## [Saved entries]
########################################
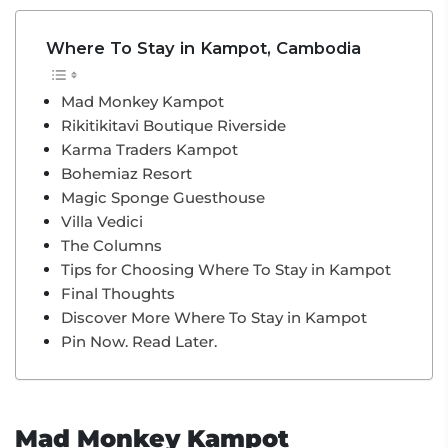
Where To Stay in Kampot, Cambodia
Mad Monkey Kampot
Rikitikitavi Boutique Riverside
Karma Traders Kampot
Bohemiaz Resort
Magic Sponge Guesthouse
Villa Vedici
The Columns
Tips for Choosing Where To Stay in Kampot
Final Thoughts
Discover More Where To Stay in Kampot
Pin Now. Read Later.
Mad Monkey Kampot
########################################
## [REQUIRED WORK]
Looking at the data above, show all lines where the word "Kampot" occurs.

## [WRITTEN ANSWER]
Where To Stay in Kampot, Cambodia
Mad Monkey Kampot
Karma Traders Kampot
Tips for Choosing Where To Stay in Kampot
Discover More Where To Stay in Kampot
Mad Monkey Kampot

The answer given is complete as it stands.